Challenges and Research Outcomes in Brain Banking at the Drug Abuse/HIV Interface
Jeanne Bell, M.D., Ray Brettle, Vince Egan, Anthony Busuttil and Peter Simmonds

In 1990 a tissue bank was established in Edinburgh, Scotland, for postmortem samples derived from HIV/AIDS subjects. The aim of this project was to discover whether the effects of HIV in the nervous system were significantly different in drug users (the majority of Edinburgh HIV-positive subjects) compared with non-drug users. From the outset, the practice has been to retain non-CNS as well as CNS postmortem tissue samples in both fresh-frozen and fixed form to investigate tissue distribution and viral load. Appropriate control cases, including HIV-negative drug users and patients dying in the earlier stages of the infection, have been ascertained by collaboration with forensic pathologists.

The past decade has seen not only considerable changes in postmortem practice in the United Kingdom, particularly in public attitudes toward this activity, but also in conceptual and methodological advances that have revolutionized pathology-based research. These have certainly impinged on the work undertaken by the Edinburgh HIV tissue bank. In addition much has been learned about the undertaking of detailed high-risk postmortem examinations, the ethics of research in postmortem tissues, and the establishment of national and international brain bank and research networks. The operation of this bank has survived the introduction of effective combination therapy and the changed perceptions of the AIDS epidemic in United Kingdom.

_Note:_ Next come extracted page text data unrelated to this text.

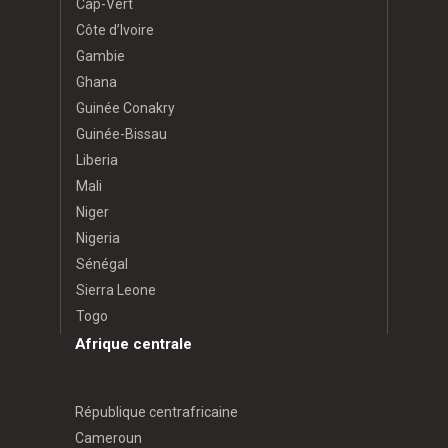
Cap-Vert
Côte d’Ivoire
Gambie
Ghana
Guinée Conakry
Guinée-Bissau
Liberia
Mali
Niger
Nigeria
Sénégal
Sierra Leone
Togo
Afrique centrale
République centrafricaine
Cameroun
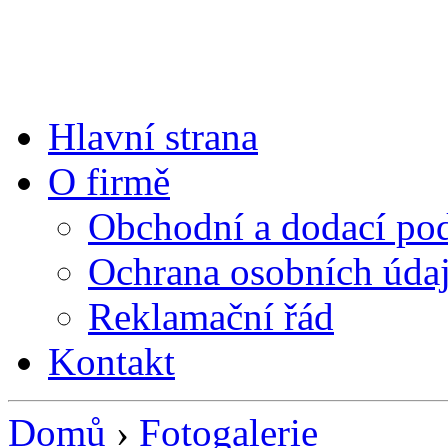
Hlavní strana
O firmě
Obchodní a dodací p
Ochrana osobních úda
Reklamační řád
Kontakt
Domů
›
Fotogalerie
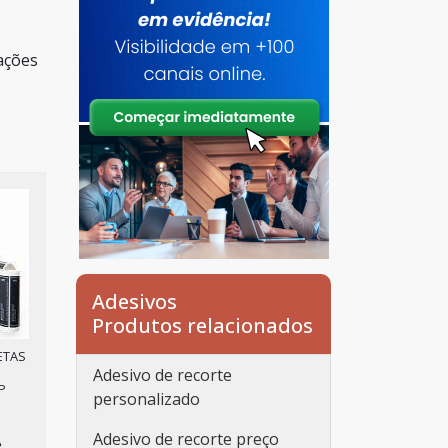
mações
Adesivos
Produtos relacionados
ETAS
Adesivo de recorte
P
personalizado
Adesivo de recorte preço
e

The formula of combining an active multidisciplinary local research program with supply to other research groups worldwide has continued from the outset. The Edinburgh cohort of drug users showed a peculiarly high prevalence of HIV encephalitis, and this has provided a unique opportunity to study the effects of infection with neurovirulent HIV strains combined with opiate and amphetamine misuse. The change in disease pattern following the introduction of effective therapy has generated new questions that in part may be answerable only by a comparison between current and archival cases. There was a window of opportunity between 1988 and 1996 to lay down a resource of tissue samples from untreated patients, study the pathology and neuropathology of a new disease (HIV), and add to what is known of an older problem (drug misuse). The challenge is to circumvent the limitations of working with human post mortem tissue and to support continued progress by providing a high-quality research resource.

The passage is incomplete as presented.